Medicare Part A covers hospital inpatient costs if you are admitted to a hospital by a doctor, in addition to hospice care, at-home care, or skilled nursing facility care. Medicare Part A also provides coverage for wheelchairs or walkers, blood transfusions, surgery, and lab tests.
Medicare Part B covers preventive healthcare, such as yearly doctor visits and tests, cancer screenings, some vaccinations, diabetes supplies, and ambulance and emergency room services.
Medicare Part C, which is also known as Medicare Advantage, is sold privately. It includes all of the coverage of Medicare Parts A and B, with additional coverage for dental care (including X-Rays), vision care, and hearing care, plus some fitness benefits (such as coverage for gym memberships). Medicare Part C can be tailored to suit individual healthcare needs for chronically ill enrollees.
Medicare Part D covers prescription drugs that are not covered by Part B, which covers medication that needs to be administered by a doctor (such as injections).
For coverage that extends to medical supplies and services that are not covered by Medicare Parts A, B, C or D, many individuals will choose to enroll in a Medigap plan. Medigap, which is sold by private insurance companies, is also lettered, and there are ten different types of plan available: A, B, C, D, F, G, K, L, M and N. A Medigap plan supplements your original Medicare benefits, and covers things like co-payments, deductibles, and health care costs when you travel outside of the United States. Individuals who enroll in Medigap plans will have to pay a premium on top of the cost of their original Medicare benefits.
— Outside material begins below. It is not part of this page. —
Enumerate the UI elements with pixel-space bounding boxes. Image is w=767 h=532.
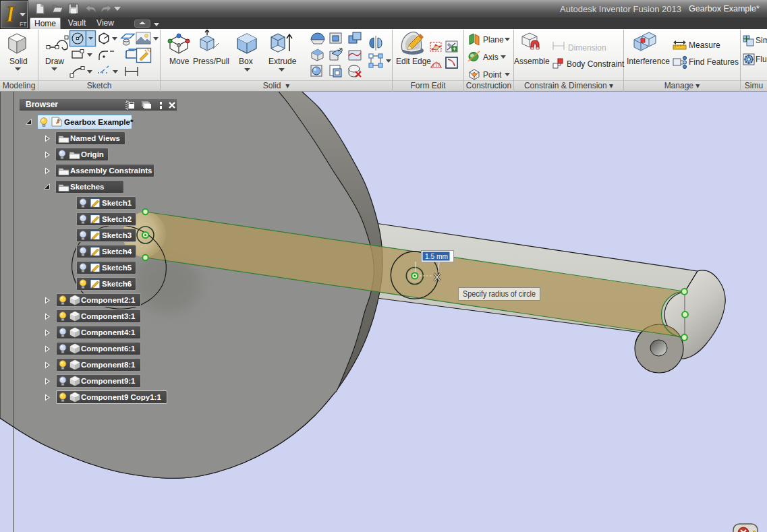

For Part A, your monthly premium will be up to $471 per month. If you have been paying Medicare taxes for fewer than 30 quarters, the premium is $471, and if you paid Medicare taxes for 30-39 quarters, the monthly premium is $259. For hospital inpatient services, your coinsurance cost for stays of 1-60 days is $0 for each benefit period; for days 61-90, the cost is $371 per day of each benefit period; and for days 91 and beyond, the coinsurance cost is $742 for each “lifetime reserve day” of each benefit period, up to 60 days
For Part B, the standard monthly premium is $148.50 but may be higher depending on your income, and the deductible and coinsurance cost is $203. After this deductible is met, you typically pay 20% of the Medicare-approved amount for medical services.
The Part C and Part D/Medicare Advantage cost varies depending on your plan and insurance provider.
You can enroll for original Medicare, which means Parts A and B, through medicare.gov. All other types of coverage, including supplement plans, Medigap and Medicare Advantage, can be purchased through private insurance companies.
The best Medicare Advantage plan provider for you will depend on your individual health and insurance needs. According to The Balance, the best Medicare Advantage providers by category for 2021 are:
Best Reputation: Kaiser Foundation Health Plan
Best Customer Ratings: Highmark Blue Cross Blue Shield
Best for Extra Benefits: Aetna Medicare Advantage
Best for Large Network: Cigna-HealthSpring
Best for Promoting Health for Seniors: AARP/UnitedHealthcare
Best for Variety of Plans: Humana
It is not mandatory to enroll in Medicare when you turn 65. If you are still actively working for an employer who provides health insurance when you turn 65, you are entitled to a special enrollment period of eight months after your employment ends.
It is likely advisable to remain on your employer’s health insurance plan until your employment ends, at which time you may enroll in Medicare.